Anais do IX Seminário de Iniciação Científica SóLetras – CLCA – UENP/CJ - ISSN 18089216
O POETA GONÇALO FERREIRA DA SILVA: UMA VISÃO DE MUNDO
PARTICULAR
Bárbara Laís Falcão da Silva Cação
(Graduanda – UNESP Assis/ FAPESP)
Francisco Claudio Alves Marques
(Orientador – UNESP Assis)
RESUMO
No dia 22 de maio de 2012, entrevistei o poeta de cordel Gonçalo Ferreira da Silva com vistas
a responder questões relacionadas com o fazer literário dos poetas populares. Com essa
entrevista pretendia ainda comprovar que os folhetos que recriam fatos noticiados pelos meios
oficiais de comunicação não só promovem a socialização e a popularização da notícia, como
também imprimem novos significados ao texto reescrito. A entrevista serviu-me também para
chegar à outra conclusão: a de que o público atual de Gonçalo – da Feira de São Cristóvão, no
Rio de Janeiro – não só recorre à leitura dos folhetos como uma forma de manter os laços com
a tradição nordestina, mas, sobretudo, para satisfazer sua sede de conhecimento e ter acesso à
literatura, satisfazendo suas necessidades de ficção e de compreensão artística.
Introdução
A produção da literatura de cordel modificou-se consideravelmente em relação
aos poetas pioneiros como Leandro Gomes de Barros e com isso, ocorreu um distanciamento
bastante perceptível entre pioneiros e contemporâneos, o que nos leva a perceber que novos
elementos começam a fazer parte do novo perfil dos cordelistas em atividade.
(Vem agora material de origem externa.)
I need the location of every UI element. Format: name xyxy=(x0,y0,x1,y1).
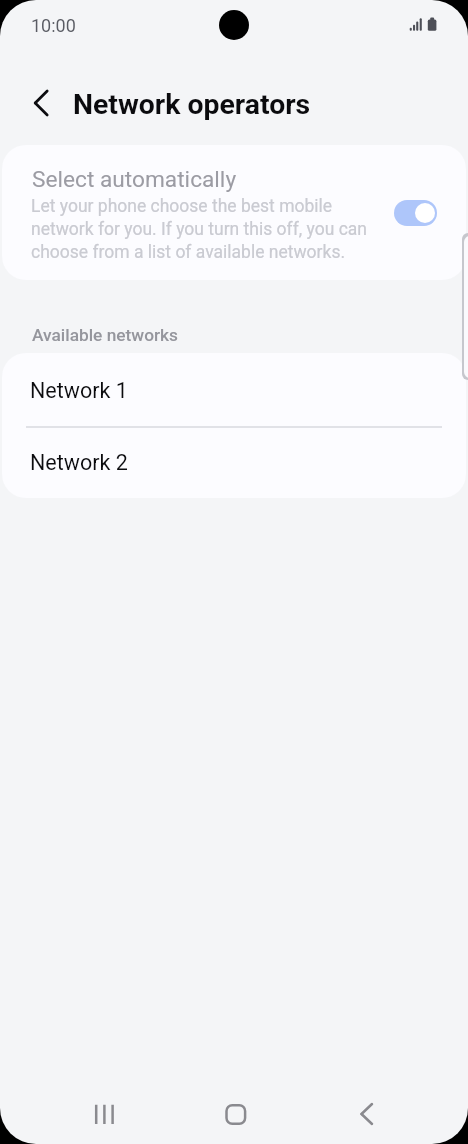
staticText: Available networks xyxy=(32,325,179,345)
button[interactable]: Home xyxy=(205,1084,265,1144)
button[interactable]: Navigate up xyxy=(16,79,64,127)
staticText: Network operators xyxy=(73,88,311,121)
button[interactable]: Recent apps xyxy=(74,1084,134,1144)
button[interactable]: Select automatically xyxy=(394,200,437,226)
button[interactable]: Network 2 xyxy=(2,427,466,498)
staticText: 10:00 xyxy=(31,15,76,36)
staticText: Let your phone choose the best mobile ne… xyxy=(31,196,368,262)
button[interactable]: Select automatically xyxy=(2,145,466,280)
button[interactable]: Network 1 xyxy=(2,353,466,427)
staticText: Network 2 xyxy=(30,450,128,475)
staticText: Network 1 xyxy=(30,378,128,403)
staticText: Select automatically xyxy=(32,166,237,193)
button[interactable]: Back xyxy=(336,1084,396,1144)
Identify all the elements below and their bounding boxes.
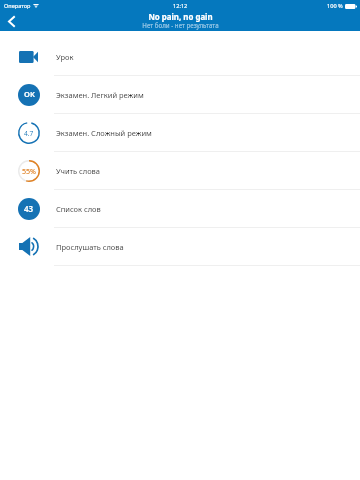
staticText: 4.7 — [24, 129, 34, 138]
staticText: Учить слова — [56, 166, 101, 176]
button[interactable]: Прослушать слова — [0, 228, 360, 266]
button[interactable]: 55% — [0, 152, 360, 190]
staticText: Нет боли - нет результата — [142, 21, 219, 29]
staticText: 55% — [22, 166, 37, 176]
button[interactable]: OK — [0, 76, 360, 114]
staticText: 12:12 — [173, 2, 188, 10]
staticText: Список слов — [56, 204, 101, 214]
staticText: 100 % — [327, 2, 343, 10]
staticText: OK — [24, 89, 35, 99]
staticText: Прослушать слова — [56, 242, 124, 252]
staticText: 43 — [24, 203, 34, 214]
button[interactable]: 43 — [0, 190, 360, 228]
staticText: No pain, no gain — [148, 12, 213, 23]
button[interactable]: 4.7 — [0, 114, 360, 152]
button[interactable]: Урок — [0, 38, 360, 76]
staticText: Экзамен. Легкий режим — [56, 90, 144, 100]
staticText: Оператор — [4, 2, 31, 10]
staticText: Экзамен. Сложный режим — [56, 128, 152, 138]
staticText: Урок — [56, 52, 74, 62]
button[interactable]: Back — [0, 11, 22, 31]
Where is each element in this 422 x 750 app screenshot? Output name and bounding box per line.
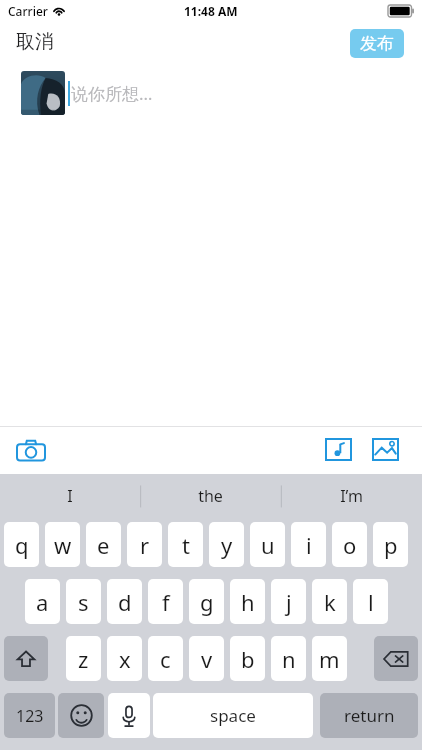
button[interactable]: 说你所想…	[68, 71, 368, 115]
button[interactable]: m	[312, 636, 347, 681]
button[interactable]: f	[148, 579, 183, 624]
button[interactable]: v	[189, 636, 224, 681]
staticText: q	[15, 530, 29, 560]
button[interactable]: x	[107, 636, 142, 681]
button[interactable]: e	[86, 522, 121, 567]
staticText: u	[261, 530, 275, 560]
button[interactable]: p	[373, 522, 408, 567]
button[interactable]: r	[127, 522, 162, 567]
button[interactable]: y	[209, 522, 244, 567]
button[interactable]: 发布	[350, 29, 404, 58]
staticText: p	[384, 530, 398, 560]
staticText: I’m	[340, 485, 363, 507]
button[interactable]: u	[250, 522, 285, 567]
staticText: n	[282, 644, 296, 674]
button[interactable]: Music	[325, 438, 353, 466]
button[interactable]: w	[45, 522, 80, 567]
button[interactable]: l	[353, 579, 388, 624]
staticText: x	[119, 644, 131, 674]
button[interactable]: t	[168, 522, 203, 567]
button[interactable]: 123	[4, 693, 55, 738]
staticText: Carrier	[8, 3, 48, 19]
staticText: the	[198, 485, 223, 507]
button[interactable]: I	[0, 474, 140, 518]
staticText: v	[201, 644, 213, 674]
button[interactable]: b	[230, 636, 265, 681]
button[interactable]: a	[25, 579, 60, 624]
staticText: k	[324, 587, 336, 617]
button[interactable]: o	[332, 522, 367, 567]
staticText: return	[344, 704, 395, 727]
staticText: t	[182, 530, 190, 560]
button[interactable]: c	[148, 636, 183, 681]
staticText: m	[319, 644, 340, 674]
staticText: d	[118, 587, 132, 617]
staticText: l	[368, 587, 374, 617]
staticText: h	[241, 587, 255, 617]
button[interactable]: s	[66, 579, 101, 624]
button[interactable]: the	[140, 474, 281, 518]
staticText: c	[160, 644, 171, 674]
staticText: 取消	[16, 30, 54, 54]
staticText: e	[97, 530, 110, 560]
button[interactable]: j	[271, 579, 306, 624]
button[interactable]: Backspace	[374, 636, 418, 681]
button[interactable]: k	[312, 579, 347, 624]
staticText: w	[54, 530, 72, 560]
button[interactable]: Dictation	[108, 693, 150, 738]
button[interactable]: d	[107, 579, 142, 624]
staticText: j	[286, 587, 292, 617]
button[interactable]: Emoji	[58, 693, 104, 738]
staticText: y	[221, 530, 233, 560]
button[interactable]: i	[291, 522, 326, 567]
button[interactable]: q	[4, 522, 39, 567]
button[interactable]: 取消	[10, 26, 60, 58]
button[interactable]: h	[230, 579, 265, 624]
staticText: s	[78, 587, 89, 617]
staticText: g	[200, 587, 214, 617]
staticText: space	[210, 704, 256, 727]
staticText: 说你所想…	[71, 82, 153, 105]
button[interactable]: space	[153, 693, 313, 738]
staticText: 发布	[360, 33, 394, 54]
button[interactable]: Camera	[16, 438, 52, 466]
staticText: f	[162, 587, 170, 617]
button[interactable]: z	[66, 636, 101, 681]
staticText: i	[306, 530, 312, 560]
button[interactable]: Shift	[4, 636, 48, 681]
button[interactable]: return	[320, 693, 418, 738]
staticText: b	[241, 644, 255, 674]
staticText: o	[343, 530, 357, 560]
button[interactable]: Photo	[372, 438, 400, 466]
staticText: I	[67, 485, 73, 507]
staticText: r	[140, 530, 150, 560]
staticText: z	[78, 644, 89, 674]
button[interactable]: I’m	[281, 474, 422, 518]
staticText: 123	[16, 705, 44, 727]
button[interactable]: n	[271, 636, 306, 681]
button[interactable]: g	[189, 579, 224, 624]
staticText: 11:48 AM	[184, 3, 238, 19]
staticText: a	[36, 587, 49, 617]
Ao contrário de Leandro, que teve pouquíssimo acesso à educação escolar, o
poeta cearense Gonçalo Ferreira da Silva faz uma literatura mais especializada, voltsada para
temas da atualidade e para a matéria coientífica. Apesar de ser formado em Letras pela PUC –
RJ, aproxima-se muito das visões de mundo e da composição temática de seus precursores.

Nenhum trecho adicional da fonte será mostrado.